И зачем говорить так вызывающе? Это было бы эффективно против, например, Ханэкавы, но Сендзёгахара-то не такая.

Она их тех, кто всегда возвращает удар.

— Д-да ладно... — невольно начал примирять я их.

Я встрял между ними.

— Будешь мешаться — убью.

— …

Вот так просто сказала про убийство.

И почему всегда я?

Она словно ядерная бомба.

У меня не хватит слов, чтоб описать её.

— Ну, неважно, — в противоположность ей беззаботно заговорил Ошино. — Если ты ничего не расскажешь, мы ничего и не начнём. В чтении мыслей я не особо хорош. Мне больше разговоры по душе. Начни со своей истории. Я твой секрет никому не расскажу, можешь не волноваться.

— …

— А, ну. Я тогда вкратце объясню...

— Не нужно, Арараги-кун, — Сендзёгахара снова без всякого стеснения оборвала меня. — Я сама.

— Сендзёгахара...

— Я сама.

И начала.

005

Двумя часами позже.

Я оставил Ошино и бывшего вампира Шинобу в развалинах вечерней школы и сейчас нахожусь дома у Сендзёгахары.

Дом Сендзёгахары.

Тамикурасо.

Двухэтажный деревянный дом тридцатилетней давности. Несколько оцинкованных почтовых ящиков. Едва хватает места на душ и туалет. До ближайшей автобусной остановки минут тридцать пешком. Арендная плата от тридцати до сорока тысяч йен (включая взносы в соседские собрания, коммунальные услуги и ежемесячную плату).
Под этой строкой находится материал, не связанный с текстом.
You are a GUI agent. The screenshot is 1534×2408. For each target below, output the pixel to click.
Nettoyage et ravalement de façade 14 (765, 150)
От Ханэкавы я слышал совершенное иное.

Наверное, это отразилось у меня на лице, потому как Сендзёгахара объяснила, не дожидаясь вопросов:

— Моя мать вступила в какую-то подозрительную секту.

Словно извиняясь.

Словно оправдываясь.

— Она не только отдала им всё, что у нас было, но и задолжала крупную сумму. Как говорится, гордыня до добра не доводит.

— Секту...

Наверняка одна из тех шарлатанских новых религий.
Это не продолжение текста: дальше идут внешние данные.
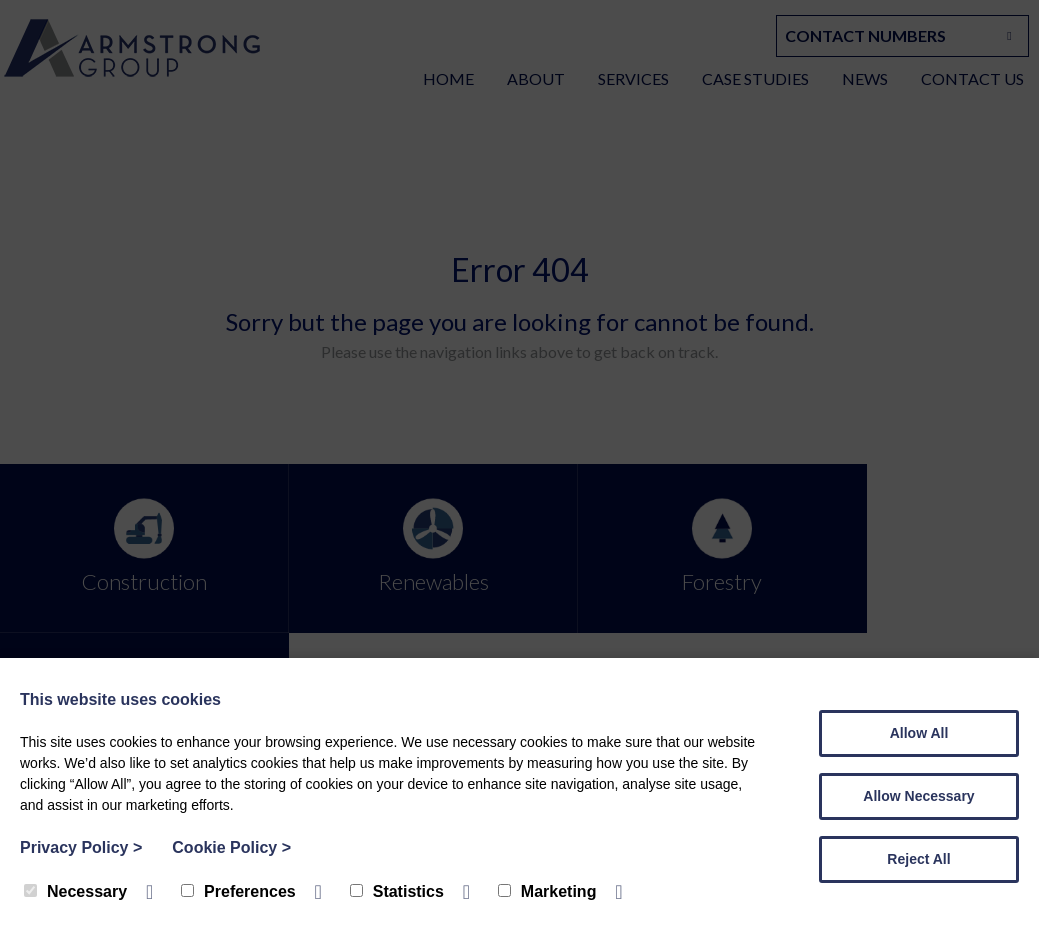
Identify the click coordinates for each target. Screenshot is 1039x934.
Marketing (547, 891)
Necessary (75, 891)
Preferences (238, 891)
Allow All (919, 733)
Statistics (397, 891)
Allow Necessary (918, 796)
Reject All (918, 859)
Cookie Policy (231, 847)
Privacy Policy (81, 847)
И всегда дело заканчивается вот так.

— В итоге к концу прошлого года дошло до развода, я осталась с отцом, и теперь мы живём здесь вдвоём. Ну как вдвоём, сам долг остался на имя отца, и он работает днями и ночами, чтобы выплатить его, и дома появляется редко. Так что де-факто я живу одна, легко и беззаботно.

— …

— В школьном журнале я зарегистрирована по старому адресу, так что, естественно, Ханэкава-сан не знает.

Эй.

Это вообще законно?

— Люди в любой момент могут стать врагами, ни в коем случае нельзя кому-то давать знать место своего проживания.

— Врагами, говоришь...

Думаю, она драматизирует, хотя человеку, хранящему секрет, с которым нельзя ни с кем поделиться, наверное, такая бдительность вполне нормальна.
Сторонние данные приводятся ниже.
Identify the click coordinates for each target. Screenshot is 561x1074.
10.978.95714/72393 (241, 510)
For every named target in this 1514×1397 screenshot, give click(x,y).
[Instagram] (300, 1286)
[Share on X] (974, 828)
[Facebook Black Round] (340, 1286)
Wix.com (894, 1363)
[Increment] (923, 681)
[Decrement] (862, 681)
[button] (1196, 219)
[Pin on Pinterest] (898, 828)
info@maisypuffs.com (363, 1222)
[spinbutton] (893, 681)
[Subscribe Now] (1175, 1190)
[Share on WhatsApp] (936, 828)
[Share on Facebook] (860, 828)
— Сендзёгахара. Твоя мама вступила в секту... это из-за тебя?

— Отвратный вопрос, — рассмеялась Сендзёгахара. — Да кто знает. Точно не я. Может быть.

Отвратный ответ.

Какой вопрос, такой ответ.

Одно лишь воспоминание этого вопроса ввергает меня в пучины самобичевания. Я не должен спрашивать такое, и Сендзёгахара имела полное право разругать меня всем своим богатым запасом злословия.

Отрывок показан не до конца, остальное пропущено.